Louise believes that the problem with sleep-overs is that the parents whose kids stay in other people's houses have no control over what happens there.

"Ailbhe was at a sleep-over where the kids watched a very scary movie. The child who brought along that DVD is the same one who puts pressure on her classmates not to play with dolls.

"The more I heard about the evening, the more concerned I felt, and in my experience of sleep-overs, the more you know, as a parent, the more anxious you become.

"Ailbhe enjoys having her friends over and staying over with them, but I suspect she's far happier here at home in the security of her own bed."

Sometimes parents may make an effort to allow their little one spend a night away from home, only to discover that they aren't quite ready for such a separation. That was the experience of Niki O'Connell from Castletroy, in Limerick.

She and her husband Tom had given their young son Seth (five) plenty of notice about the big adventure that lay ahead -- the one that would see him staying at his aunt's house for the first time without either parent.

"He was upbeat when the day arrived," says Niki. "He helped pack his bag, gathered his favourite toys and his special blanket and off he went.

"We had every reason to think it would go well as the two of them get on really well together. But at 8.10pm Tom got a call from Seth saying that he was homesick and asking would we come and bring him home.

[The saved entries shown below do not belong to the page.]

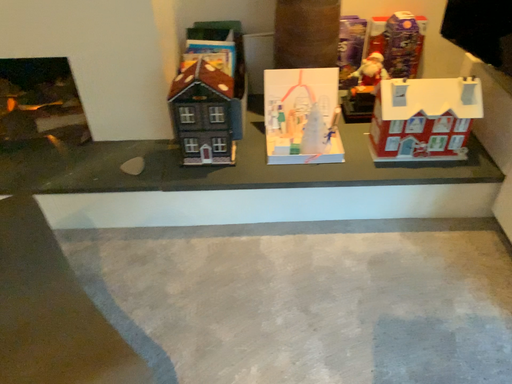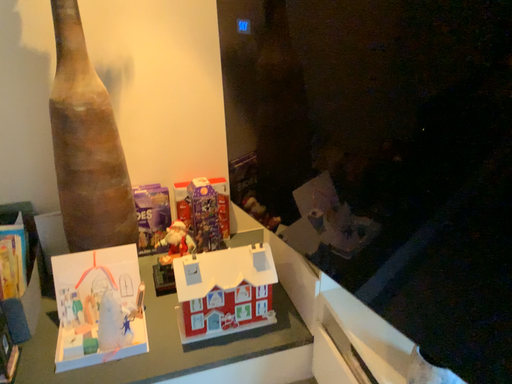 Question: Which way did the camera rotate in the video?

Choices:
 (A) rotated left
 (B) rotated right

Answer: (B) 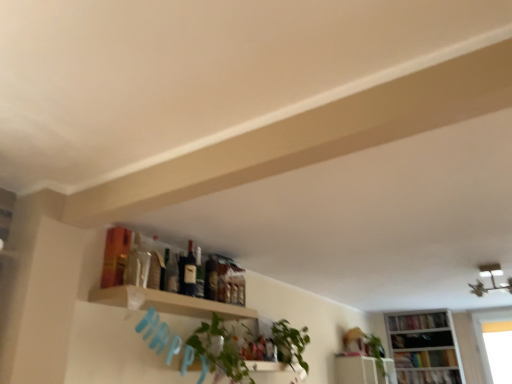 Question: Is green glass bottle at center, the 2th bottle positioned from the front, at the left side of green leafy plant at center?

Choices:
 (A) no
 (B) yes

Answer: (B)

Question: From the image's perspective, is green glass bottle at center, positioned as the 1th bottle in back-to-front order, below green leafy plant at center?

Choices:
 (A) no
 (B) yes

Answer: (A)

Question: From the image's perspective, is green glass bottle at center, positioned as the 1th bottle in back-to-front order, on top of green leafy plant at center?

Choices:
 (A) yes
 (B) no

Answer: (A)

Question: Can you confirm if green glass bottle at center, the 2th bottle positioned from the front, is positioned to the right of green leafy plant at center?

Choices:
 (A) no
 (B) yes

Answer: (A)

Question: Is green glass bottle at center, the 2th bottle positioned from the front, looking in the opposite direction of green leafy plant at center?

Choices:
 (A) no
 (B) yes

Answer: (A)

Question: Considering the relative sizes of green glass bottle at center, positioned as the 1th bottle in back-to-front order, and green leafy plant at center in the image provided, is green glass bottle at center, positioned as the 1th bottle in back-to-front order, bigger than green leafy plant at center?

Choices:
 (A) yes
 (B) no

Answer: (B)

Question: From the image's perspective, would you say white glossy shelf at upper center, which ranks as the 1th shelf in bottom-to-top order, is positioned over green leafy plant at upper center?

Choices:
 (A) no
 (B) yes

Answer: (A)

Question: Is white glossy shelf at upper center, which is the 2th shelf from front to back, wider than green leafy plant at upper center?

Choices:
 (A) no
 (B) yes

Answer: (B)

Question: Are white glossy shelf at upper center, the 1th shelf from the back, and green leafy plant at upper center making contact?

Choices:
 (A) no
 (B) yes

Answer: (A)

Question: Considering the relative sizes of white glossy shelf at upper center, which is the 2th shelf from front to back, and green leafy plant at upper center in the image provided, is white glossy shelf at upper center, which is the 2th shelf from front to back, taller than green leafy plant at upper center?

Choices:
 (A) yes
 (B) no

Answer: (B)

Question: From a real-world perspective, is white glossy shelf at upper center, which is the 2th shelf from front to back, physically below green leafy plant at upper center?

Choices:
 (A) yes
 (B) no

Answer: (A)

Question: Is white glossy shelf at upper center, the 1th shelf from the back, closer to the viewer compared to green leafy plant at upper center?

Choices:
 (A) yes
 (B) no

Answer: (B)

Question: Is matte glass bottle at center, arranged as the 1th bottle when viewed from the front, to the left of green leafy plant at center from the viewer's perspective?

Choices:
 (A) yes
 (B) no

Answer: (A)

"We collected him and the sleep-over never happened, but I think my sister was right to let us know that he wanted to come home," says Niki.


"The whole evening was an exercise in trust. If he had had to stay there against his will, it would have been a negative experience for him. We didn't want that. It was important for him to know that he could rely on us to be there for him if he needed us."

Orla Jones from Bray, Co Wicklow, has two sons, Glynn (10) and BJ (eight).

"Once your kids start school, the subject of sleep-overs raises its head. Parents I hardly knew would suggest it, and even though our kids were friendly, I would decline, because the boys were too young and because I would never allow them to stay with people I didn't know very well.

"I feel that BJ is too young to stay at friends' houses but his pals come to stay with us and he loves that. Glynn was nearly eight when he went off on his first sleep-over. I felt a bit apprehensive, but told myself he would be fine, and he was.

"The only disadvantage of letting your child go on a sleep-over is that the other family may allow him to stay up chatting half the night. When that happens the kids are wrecked the next day, and that ruins any plans you may have made for them.

"Hosting a sleep-over is no trouble. We had our first one here for Glynn's ninth birthday.

"Boys do their own thing and are quite low maintenance. They're happy to occupy themselves playing Xbox, watching DVDs and hanging out in the bedroom.

"You only have to pop your head in the door every now and again to see if they're OK, and you hear the giggles and laughs. Then you can get on with your own evening.

"Whether or not I enjoy hosting sleep-overs depends on the kids who are staying. Some are better company and easier to have around the house than others. Another factor is how compatible the kids are.

"We had three cousins stay with us recently. One little one liked to go to bed early. She made a big effort to stay up after her bedtime to play with her siblings and cousins but it took its toll on her and she got upset.

"It can be hard for young kids when they feel they have to be the same as everyone else. When that happens and they face a night in children's company outside of their own home, it can be tough.

"I was with a group of parents one day, when one of the mums was put on the spot with an unexpected invitation to allow her daughter stay over at a pal's house. When she hesitatingly agreed, it was clear from her face that she wasn't happy about it. She then told the parent who had invited her child that she needn't be expecting a return invitation. The other parent looked a little bemused, but said that was fine.

"I admired that woman's courage and honesty. She told it as it was and the other parent had the choice of withdrawing her invitation if she wasn't happy about the one-sided arrangement."